Es werden in Österreich, Deutschland, Italien und Slowenien diverse Modelle hergestellt. Hersteller in anderen Ländern einschließlich Italien kopieren die traditionellen Instrumente. In Österreich und Bayern wird in den letzten Jahrzehnten vermehrt eine Vielfalt an Modellen angeboten, unterschiedlich sind häufig nur die äußere Aufmachung und die Art der Verzierung. Holzintarsien wurden schon immer benutzt. Auch sehr frühe Wiener Modelle waren mit kunstvollen Verzierungen versehen. Zu den bekanntesten Marken gehören Kärntnerland, Jamnik, Müller, Öllerer, Strasser, Novak

Allgemeine Fertigungsmerkmale

Manche Fertigungsmerkmale sind bei modernen Modellen nicht mehr anzutreffen. Abgesehen von äußeren Ausführungsmerkmalen, die stark modebedingt sind, war die Vielfalt bis zum Zweiten Weltkrieg größer. Es gab eine größere Anzahl kleiner Unternehmen, die sehr individuell auf die Wünsche der Kunden eingingen. Manche Diskant- und Bass-Tonbelegungen sind nicht mehr anzutreffen.

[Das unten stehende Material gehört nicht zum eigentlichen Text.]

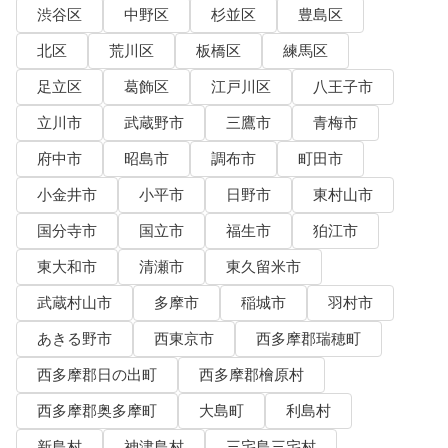
渋谷区
中野区
杉並区
豊島区
北区
荒川区
板橋区
練馬区
足立区
葛飾区
江戸川区
八王子市
立川市
武蔵野市
三鷹市
青梅市
府中市
昭島市
調布市
町田市
小金井市
小平市
日野市
東村山市
国分寺市
国立市
福生市
狛江市
東大和市
清瀬市
東久留米市
武蔵村山市
多摩市
稲城市
羽村市
あきる野市
西東京市
西多摩郡瑞穂町
西多摩郡日の出町
西多摩郡檜原村
西多摩郡奥多摩町
大島町
利島村
新島村
神津島村
三宅島三宅村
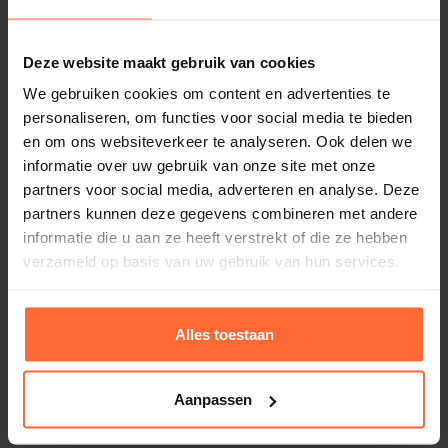
Behncke Platenwarmtewisselaar PWT910 P31
Deze website maakt gebruik van cookies
LL Titanium
We gebruiken cookies om content en advertenties te
2.833,95
ca. 6 weken
personaliseren, om functies voor social media te bieden
en om ons websiteverkeer te analyseren. Ook delen we
informatie over uw gebruik van onze site met onze
partners voor social media, adverteren en analyse. Deze
partners kunnen deze gegevens combineren met andere
informatie die u aan ze heeft verstrekt of die ze hebben
verzameld op basis van uw gebruik van hun services.
Alles toestaan
Aanpassen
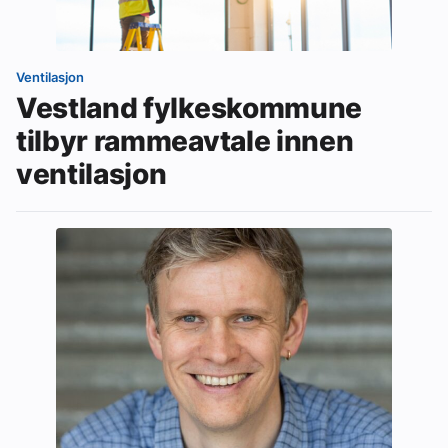
Ventilasjon
Vestland fylkeskommune
tilbyr rammeavtale innen
ventilasjon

In Aufbau und Konstruktion wurden praktisch alle Möglichkeiten ausprobiert. Spricht man mit erfahren Harmonikabauern, so bekommt man oft die Antwort „alles bereits mal dagewesen“, viele Neuerungen, die patentiert oder ohne Patent umgesetzt werden, wurden in ähnlicher Form bereits früher verwendet. Die größte Verbreitung fanden früher dreireihige Instrumente, jedoch wurden auch vier- und fünfreihige Instrumente gebaut. Vergleicht man dreireihige Instrumente, die in der Zeit von 1914 bis 1930 gebaut wurden, mit nach 1990 gebauten, so sind die älteren Instrumente meistens etwas kleiner in den Abmessungen. Der Griffstock mit den Diskanttasten war immer schlanker. Der Bassteil klang fast immer weicher. Der Einbau der Helikonstimmplatten variiert im Detail je nach Hersteller etwas, weist jedoch bei den meisten Herstellern bisher große Übereinstimmungen auf. Die Mehrzahl der Hersteller, ausgenommen der Hersteller aus Sachsen, verwendeten für die meisten Modelle eine Bauweise, bei denen die Basskammern liegend im hinterm Teil eingebaut wurden und die Begleitstimmstöcke vorne in den Balg ragen. Diese Bauweise wird noch vorrangig von den meisten Herstellern verwendet. Sperrholz kam noch sehr selten zur Anwendung, fast immer wurden Gehäuseteile aus Fichtenholz mit Intarsien verziert. Die Helikonstimmplatten besaßen praktisch alle heutigen Merkmale. Noch frühere Instrumente unterscheiden sich auch in den Abmessungen der Helikonstimmplatten.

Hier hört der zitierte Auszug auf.